The business reported on Thursday that revenue across the group rose by 5% in the period but is still down 23% compared with pre-pandemic levels.

Meggitt said these results reflect “the positive trajectory in civil aerospace” and growth in its energy business.

Civil aerospace revenue was up 25%, and revenue from its aftermarket division, which maintains planes for airlines, rose 37%.

But the company warned shareholders that all is not rosy, and shares were flat on Thursday morning.

“We are pleased with the strengthening of conditions in the quarter,” bosses said.

“However, the recovery in civil aerospace continues to be uneven, demonstrated by the lingering effects of the pandemic and extended lockdowns in China and continued labour and supply disruption.

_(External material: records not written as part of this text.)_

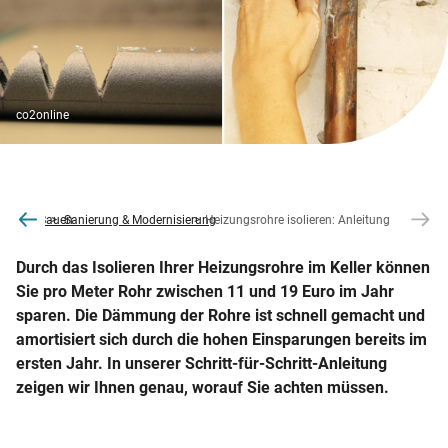
co2online
ren und Bauen
Sanierung & Modernisierung
Heizungsrohre isolieren: Anleitung
Durch das Isolieren Ihrer Heizungsrohre im Keller können
Sie pro Meter Rohr zwischen 11 und 19 Euro im Jahr
sparen. Die Dämmung der Rohre ist schnell gemacht und
amortisiert sich durch die hohen Einsparungen bereits im
ersten Jahr. In unserer Schritt-für-Schritt-Anleitung
zeigen wir Ihnen genau, worauf Sie achten müssen.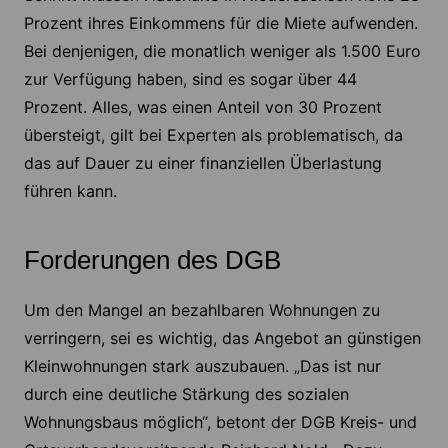
Prozent ihres Einkommens für die Miete aufwenden.
Bei denjenigen, die monatlich weniger als 1.500 Euro
zur Verfügung haben, sind es sogar über 44
Prozent. Alles, was einen Anteil von 30 Prozent
übersteigt, gilt bei Experten als problematisch, da
das auf Dauer zu einer finanziellen Überlastung
führen kann.
Forderungen des DGB
Um den Mangel an bezahlbaren Wohnungen zu
verringern, sei es wichtig, das Angebot an günstigen
Kleinwohnungen stark auszubauen. „Das ist nur
durch eine deutliche Stärkung des sozialen
Wohnungsbaus möglich“, betont der DGB Kreis- und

“We have taken a series of steps to support and engage with our supply chain and have plans in place, which we will continue to adapt as the situation evolves.”

But what impact this might have was hidden from shareholders on Thursday.

Last year, Meggitt agreed to sell itself to US-based Parker-Hannifin for £6.3 billion.

The deal has been approved by the EU Commission, with some conditions, while the UK opened an investigation over national security concerns – the business has major defence contracts.

Meggitt said on Thursday that it still expects the deal to go ahead in the third quarter of this year.

Tracing its roots back to a company that produced equipment for hot air balloons in the 1850s, Meggitt now supplies parts for both Boeing and Airbus and its brakes are used by militaries.

The business said its defence revenue has dropped 16% because the US military is not stocking up on parts as much as before.

Its energy business saw a 27% rise in revenue.